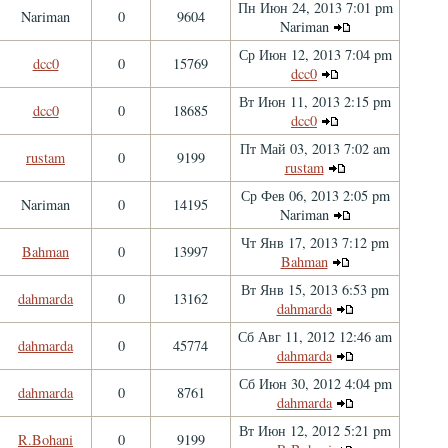
Пн Июн 24, 2013 7:01 pm
Nariman
0
9604
Nariman
Ср Июн 12, 2013 7:04 pm
dcc0
0
15769
dcc0
Вт Июн 11, 2013 2:15 pm
dcc0
0
18685
dcc0
Пт Май 03, 2013 7:02 am
rustam
0
9199
rustam
Ср Фев 06, 2013 2:05 pm
Nariman
0
14195
Nariman
Чт Янв 17, 2013 7:12 pm
Bahman
0
13997
Bahman
Вт Янв 15, 2013 6:53 pm
dahmarda
0
13162
dahmarda
Сб Авг 11, 2012 12:46 am
dahmarda
0
45774
dahmarda
Сб Июн 30, 2012 4:04 pm
dahmarda
0
8761
dahmarda
Вт Июн 12, 2012 5:21 pm
R.Bohani
0
9199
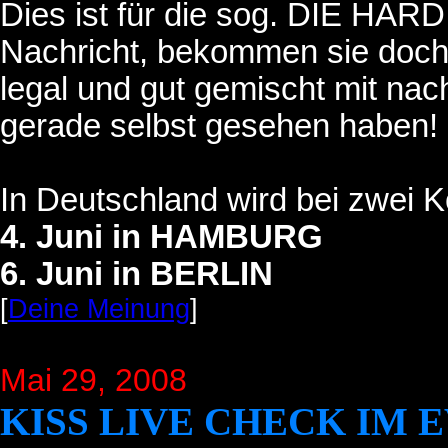
Dies ist für die sog. DIE HARD
Nachricht, bekommen sie doch 
legal und gut gemischt mit na
gerade selbst gesehen haben!
In Deutschland wird bei zwei K
4. Juni in HAMBURG
6. Juni in BERLIN
[
Deine Meinung
]
Mai 29, 2008
KISS LIVE CHECK IM 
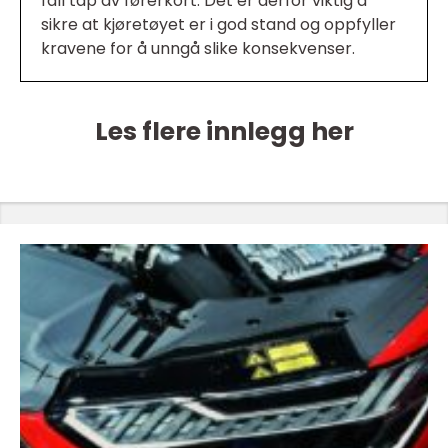
fall tap av førerkort. Det er derfor viktig å
sikre at kjøretøyet er i god stand og oppfyller
kravene for å unngå slike konsekvenser.
Les flere innlegg her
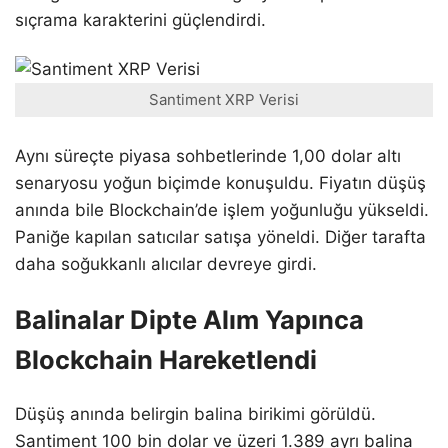
sıçrama karakterini güçlendirdi.
Santiment XRP Verisi
Aynı süreçte piyasa sohbetlerinde 1,00 dolar altı
senaryosu yoğun biçimde konuşuldu. Fiyatın düşüş
anında bile Blockchain’de işlem yoğunluğu yükseldi.
Paniğe kapılan satıcılar satışa yöneldi. Diğer tarafta
daha soğukkanlı alıcılar devreye girdi.
Balinalar Dipte Alım Yapınca
Blockchain Hareketlendi
Düşüş anında belirgin balina birikimi görüldü.
Santiment 100 bin dolar ve üzeri 1.389 ayrı balina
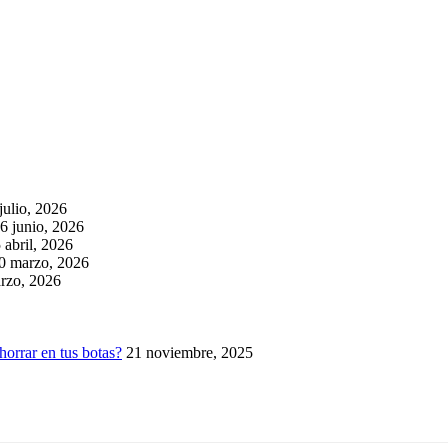
julio, 2026
6 junio, 2026
 abril, 2026
0 marzo, 2026
rzo, 2026
horrar en tus botas?
21 noviembre, 2025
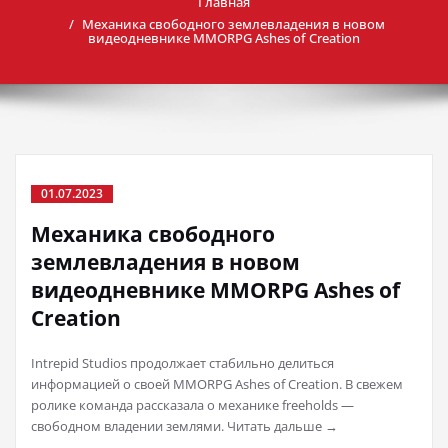
Главная
Механика свободного землевладения в новом
видеодневнике MMORPG Ashes of Creation
01.07.2023
Механика свободного
землевладения в новом
видеодневнике MMORPG Ashes of
Creation
Intrepid Studios продолжает стабильно делиться
информацией о своей MMORPG Ashes of Creation. В свежем
ролике команда рассказала о механике freeholds —
свободном владении землями. Читать дальше →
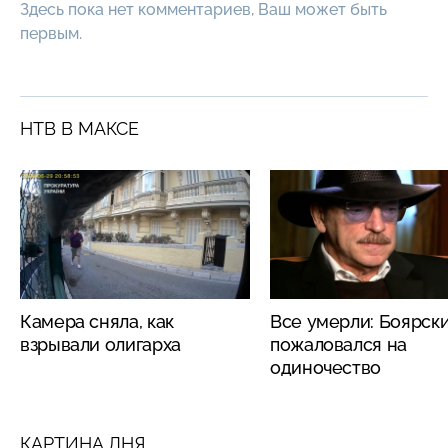
Здесь пока нет комментариев, Ваш может быть
первым.
НТВ В МАКСЕ
Камера сняла, как
Все умерли: Боярск
взрывали олигарха
пожаловался на
одиночество
КАРТИНА ДНЯ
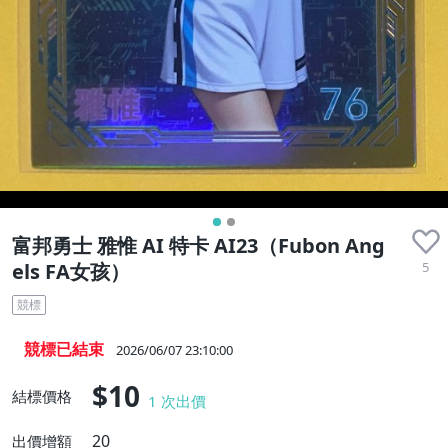
富邦勇士 雅惟 AI 特卡 AI23（Fubon Ang
5
els FA女孩）
競標
競標已結束
2026/06/07 23:10:00
$10
結標價格
1
次出價
20
出價增額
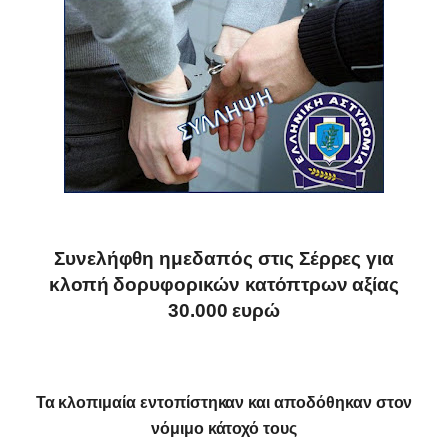
Συνελήφθη ημεδαπός στις Σέρρες για
κλοπή δορυφορικών κατόπτρων αξίας
30.000 ευρώ
Τα κλοπιμαία εντοπίστηκαν και αποδόθηκαν στον
νόμιμο κάτοχό τους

**WHAT IS NEEDED:** Every line above goes into the copy unchanged; the pictures do not.

**RESPONSE BOX:**
Пн Июн 24, 2013 7:01 pm
Nariman
0
9604
Nariman
Ср Июн 12, 2013 7:04 pm
dcc0
0
15769
dcc0
Вт Июн 11, 2013 2:15 pm
dcc0
0
18685
dcc0
Пт Май 03, 2013 7:02 am
rustam
0
9199
rustam
Ср Фев 06, 2013 2:05 pm
Nariman
0
14195
Nariman
Чт Янв 17, 2013 7:12 pm
Bahman
0
13997
Bahman
Вт Янв 15, 2013 6:53 pm
dahmarda
0
13162
dahmarda
Сб Авг 11, 2012 12:46 am
dahmarda
0
45774
dahmarda
Сб Июн 30, 2012 4:04 pm
dahmarda
0
8761
dahmarda
Вт Июн 12, 2012 5:21 pm
R.Bohani
0
9199
Dies ist für die sog. DIE HARD
Nachricht, bekommen sie doch 
legal und gut gemischt mit na
gerade selbst gesehen haben!
In Deutschland wird bei zwei K
4. Juni in HAMBURG
6. Juni in BERLIN
[
Deine Meinung
]
Mai 29, 2008
KISS LIVE CHECK IM 
fall tap av førerkort. Det er derfor viktig å
sikre at kjøretøyet er i god stand og oppfyller
kravene for å unngå slike konsekvenser.
Les flere innlegg her
sıçrama karakterini güçlendirdi.
Santiment XRP Verisi
Aynı süreçte piyasa sohbetlerinde 1,00 dolar altı
senaryosu yoğun biçimde konuşuldu. Fiyatın düşüş
anında bile Blockchain’de işlem yoğunluğu yükseldi.
Paniğe kapılan satıcılar satışa yöneldi. Diğer tarafta
daha soğukkanlı alıcılar devreye girdi.
Balinalar Dipte Alım Yapınca
Blockchain Hareketlendi
Düşüş anında belirgin balina birikimi görüldü.
Santiment 100 bin dolar ve üzeri 1.389 ayrı balina
julio, 2026
6 junio, 2026
 abril, 2026
0 marzo, 2026
rzo, 2026
horrar en tus botas?
21 noviembre, 2025
Главная
Механика свободного землевладения в новом
видеодневнике MMORPG Ashes of Creation
01.07.2023
Механика свободного
землевладения в новом
видеодневнике MMORPG Ashes of
Creation
Intrepid Studios продолжает стабильно делиться
информацией о своей MMORPG Ashes of Creation. В свежем
ролике команда рассказала о механике freeholds —
свободном владении землями. Читать дальше →
Здесь пока нет комментариев, Ваш может быть
первым.
НТВ В МАКСЕ
Камера сняла, как
Все умерли: Боярск
взрывали олигарха
пожаловался на
одиночество
КАРТИНА ДНЯ
富邦勇士 雅惟 AI 特卡 AI23（Fubon Ang
5
els FA女孩）
競標
競標已結束
2026/06/07 23:10:00
$10
結標價格
1
次出價
20
出價增額
Συνελήφθη ημεδαπός στις Σέρρες για
κλοπή δορυφορικών κατόπτρων αξίας
30.000 ευρώ
Τα κλοπιμαία εντοπίστηκαν και αποδόθηκαν στον
νόμιμο κάτοχό τους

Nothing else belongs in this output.